On July 1, a government agency obtained something it needs for a lower price after shopping around as normal people do, instead of spending more just because it can.

The agency, the Southern Nevada Workforce Investment Board, found an office with rent less than half of what it had been paying since 2005. The board hands out millions in federal dollars to local nonprofit organizations to train people for jobs.

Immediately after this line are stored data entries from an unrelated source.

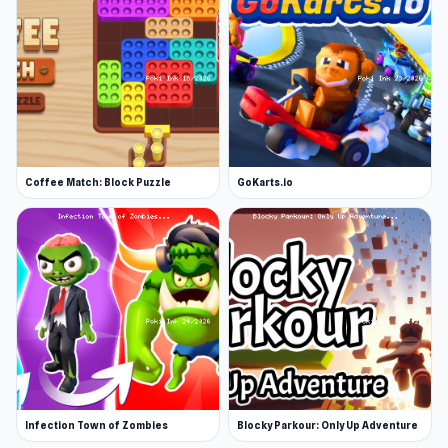
Coffee Match: Block Puzzle
GoKarts.io
Infection Town of Zombies
Blocky Parkour: Only Up Adventure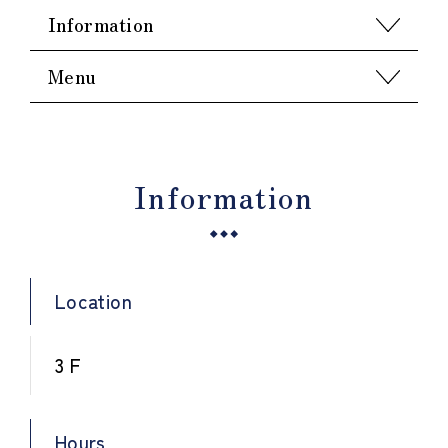
Information
Menu
Information
Location
3 F
Hours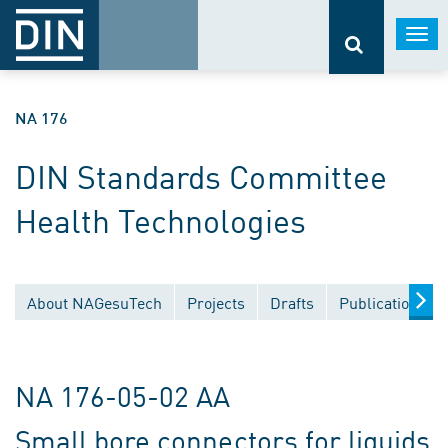
Togg
navi
NA 176
DIN Standards Committee
Health Technologies
About NAGesuTech
Projects
Drafts
Publications
NA 176-05-02 AA
Small bore connectors for liquids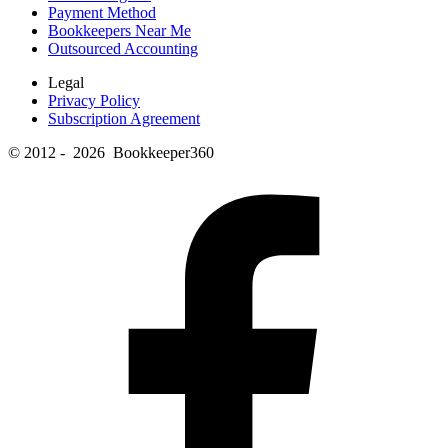
Payment Method
Bookkeepers Near Me
Outsourced Accounting
Legal
Privacy Policy
Subscription Agreement
© 2012 - 2026 Bookkeeper360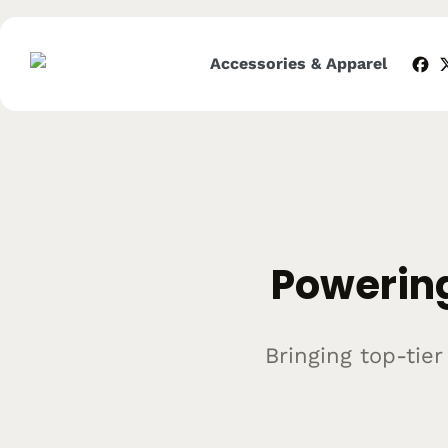
Skip
to
content
Accessories & Apparel
Powering
Bringing top-tie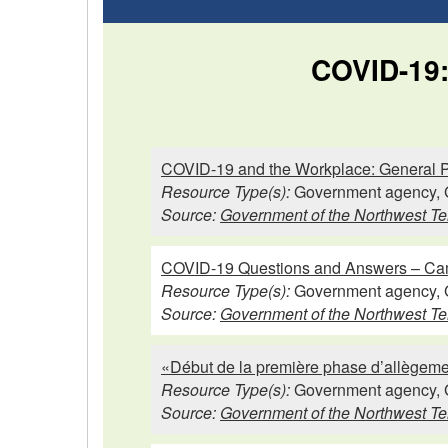
COVID-19: 
COVID-19 and the Workplace: General Pr
Resource Type(s):
Government agency, 
Source:
Government of the Northwest Ter
COVID-19 Questions and Answers – Ca
Resource Type(s):
Government agency, 
Source:
Government of the Northwest Ter
«Début de la première phase d’allègeme
Resource Type(s):
Government agency, 
Source:
Government of the Northwest Ter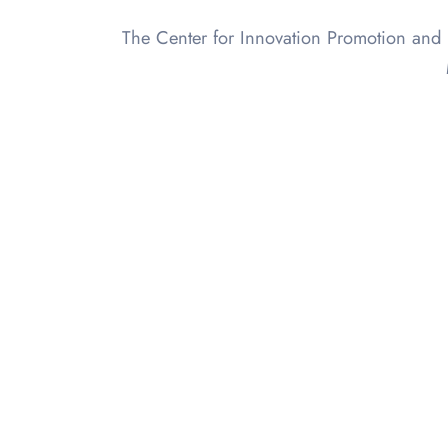
The Center for Innovation Promotion and 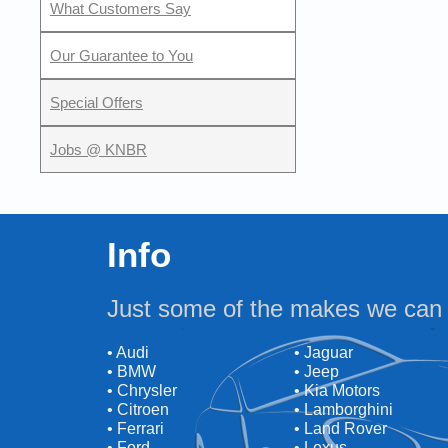
What Customers Say
Our Guarantee to You
Special Offers
Jobs @ KNBR
Info
Just some of the makes we can 
• Audi
• Jaguar
• BMW
• Jeep
• Chrysler
• Kia Motors
• Citroen
• Lamborghini
• Ferrari
• Land Rover
• Ford
• Lexus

It had been paying more than $25,000 a month in rent for three times as much space as it needed for the past three years.

No longer.

The agency’s new digs, near West Lake Mead and North Rancho boulevards, will cost about $10,000 a month. Bottom line: During the next year, $187,000 in public funds will go to help out-of-work and underemployed people instead of into a landlord’s bank account.

John Ball, 16 months into his job as executive director, said he can guess only that the agency’s former cavernous and pricey headquarters was chosen in 2005 because the budget appeared flush at the time, having gotten increases in federal funding for four years running. The trend was reversed that same year, however, and funding didn’t go back up until this year — now more than $8 million.

The allotment to the agency is based on unemployment rates and lost jobs. So Ball says he’s keenly aware of what having more money means, and where it should go.

“The reason we have more funding is because citizens are in a sinking economy,” he said. “So everything we can do to help them should be done.”


From the Las Vegas Sun

Urban League takes a shot at Developing it's own Priorities

What a difference $46,000 doesn’t make.

Ten months ago, the Las Vegas-Clark County Urban League, a $4.5 million nonprofit organization, spent that much money on a strategic plan.

The state Health and Human Services Department told the group to develop a blueprint for positioning itself to be the Las Vegas Valley’s largest poverty-fighting organization. So it chose Gary Stokes of Mountain Consulting to do the job. The result: 10 pages with references to strategies, outcome, three-year indicators, Year One benchmarks — but few specifics.

Now the organization’s board has decided to do it all over again — for free.

A report submitted by a committee of three at the board’s April 23 meeting noted that the strategic plan should have “more emphasis placed on results” and ensure benchmarks are attained.

Kathleen Paustian, spokeswoman for the local Urban League, says the two versions will form “an ongoing, living document — not one replacing the other.”

The first report, the $46,000 one, outlined part of the next two years for the Urban League in the following way: Complete a plan to address poverty in the first year and seek funding for it; present the plan to “the community” and “coordinate internal and external programs” in the second year.

There’s little to no elaboration on any of that. The report doesn’t say what the community is, doesn’t say what those programs are or how to determine whether they are coordinated.

Its benchmarks included “seventy-five percent or more of programs ... achieve program objectives.”

The first draft of the new plan refers to a series of specific programs, though it’s still not clear how the success of those programs will be measured.

There’s no “75 percent of the people in job training program X will find jobs within six months and hold those jobs for at least six months,” for example.

The three-person committee is awaiting opinions from the other 15 board members about the newest version of the plan. Time will tell whether the volunteers can do better than the company hired with public money.